Thursday, September 14, 2023

The public and the private in Europe

In a number of places I've called out the waning of retail offerings in Europe, or at least obvious retail offerings (almost all but the very richest historical sites are keen on capturing any dollars they can from visitors through sales of coffee, cold drinks, snacks, trinkets.... So a 14th century chateau can easily have many of the features of a convenience store if you go inside). Often it's difficult to find a place to buy thinngs. Some of it is a function of the aggregation and economies of scales I wrote about recently. Some of it is legislative: with very rare exceptions, all shops in Germany are closed by law on Sundays. In the Basque provinces all grocery stores closed at 3pm on Sundays. I guess this is more or less uniform around Spain.

So it turns out that much of Europe feels intensely closed and much is always happening behind the closed walls of homes. The public domain, at least in summer, is ceded to the tourists that prowl the landscape like locusts but in fact feed the place.

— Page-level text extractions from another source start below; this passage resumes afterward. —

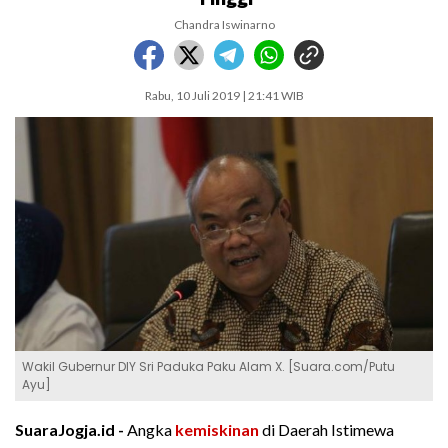
Chandra Iswinarno
Rabu, 10 Juli 2019 | 21:41 WIB
Wakil Gubernur DIY Sri Paduka Paku Alam X. [Suara.com/Putu
Ayu]
SuaraJogja.id -
Angka
kemiskinan
di Daerah Istimewa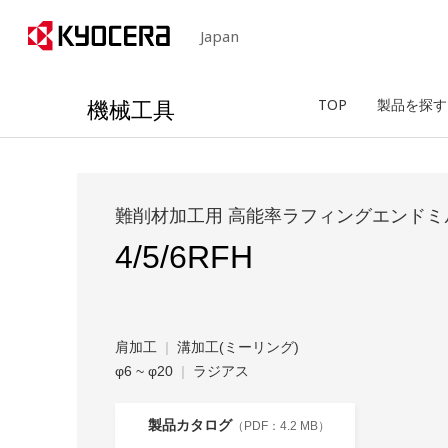
Japan
機械工具
TOP
製品を探す
難削材加工用 高能率ラフィングエンドミ
4/5/6RFH
肩加工
溝加工(ミーリング)
φ6 ~ φ20
ラジアス
製品カタログ
4.2 MB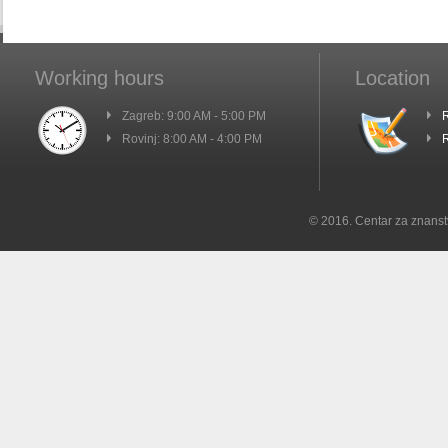
Working hours
Location
Zagreb: 9:00 AM - 5:00 PM
R
Rovinj: 8:00 AM - 4:00 PM
R
© 2016. Centar za znanst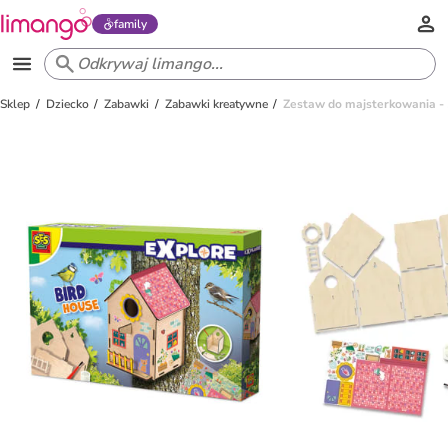
family
Sklep
Dziecko
Zabawki
Zabawki kreatywne
Zestaw do majsterkowania -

Roughly speaking, 10% of GDP in France is tourism, in Spain it's 12%, in Croatia 18%, in Greece 26%. If you figure that most of the tourist dollars come in in the summer, multiply the above numbers times 3-3.5 for a rough approximation of how much "summer GDP" is attributable to tourism.

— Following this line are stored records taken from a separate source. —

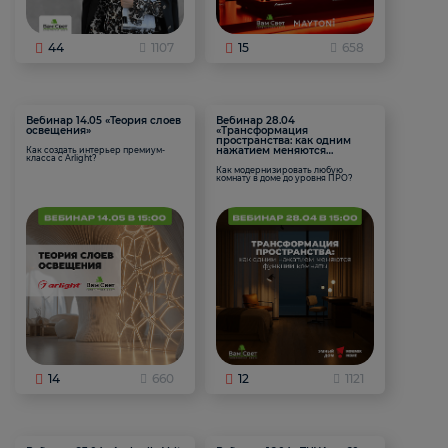
44
1107
15
658
Вебинар 14.05 «Теория слоев
Вебинар 28.04
освещения»
«Трансформация
пространства: как одним
нажатием меняются
Как создать интерьер премиум-
класса с Arlight?
функции комнаты
Как модернизировать любую
комнату в доме до уровня ПРО?
14
660
12
1121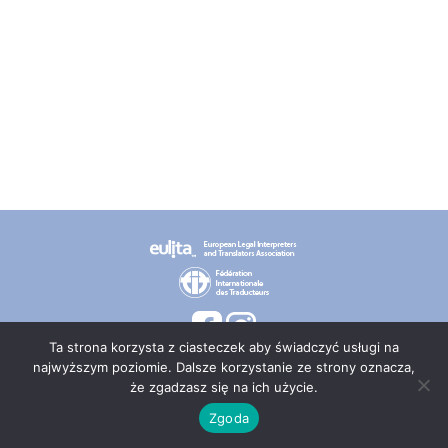
Ta strona korzysta z ciasteczek aby świadczyć usługi na
najwyższym poziomie. Dalsze korzystanie ze strony oznacza,
że zgadzasz się na ich użycie.
© 2026 PT TEPIS
Zgoda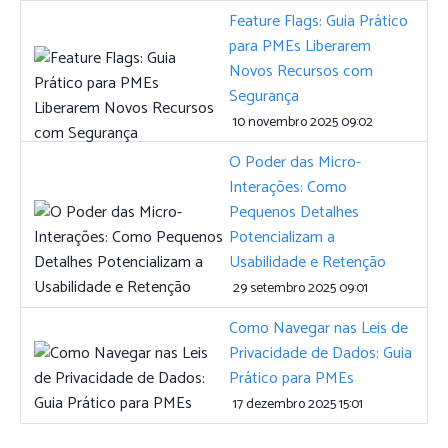
Feature Flags: Guia Prático
para PMEs Liberarem
Novos Recursos com
Segurança
10 novembro 2025 09:02
O Poder das Micro-
Interações: Como
Pequenos Detalhes
Potencializam a
Usabilidade e Retenção
29 setembro 2025 09:01
Como Navegar nas Leis de
Privacidade de Dados: Guia
Prático para PMEs
17 dezembro 2025 15:01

People's homes then, are pretty much their castles where they hide out from us tourists, and I for one am always curious about people's homes. One indication of the seriousness with which they take their homes is the dominance of home design and furnishing providers along European highways and at the edges of towns.   

Between friends who've settled there and AirBnb I've now had opportunity to go inside more and more of them over time and they have a lot of good features, perhaps best epitomized by their windows. European windows are marvels. Thick, heavy, triple-paned or whatever. But the incredible thing is the seamlessness with which they alternate between opening on a vertical hinge (to let in lots of air) or a horizontal one (to lean in and just let in a little). The windows really seem to epitomize the solidity of the homes, or maybe they just take me in.

One mystery, however, is the near universal absence of screens. Where are all the mosquitos? Are they ruthlessly and systematically exterminated wherever there are tourists?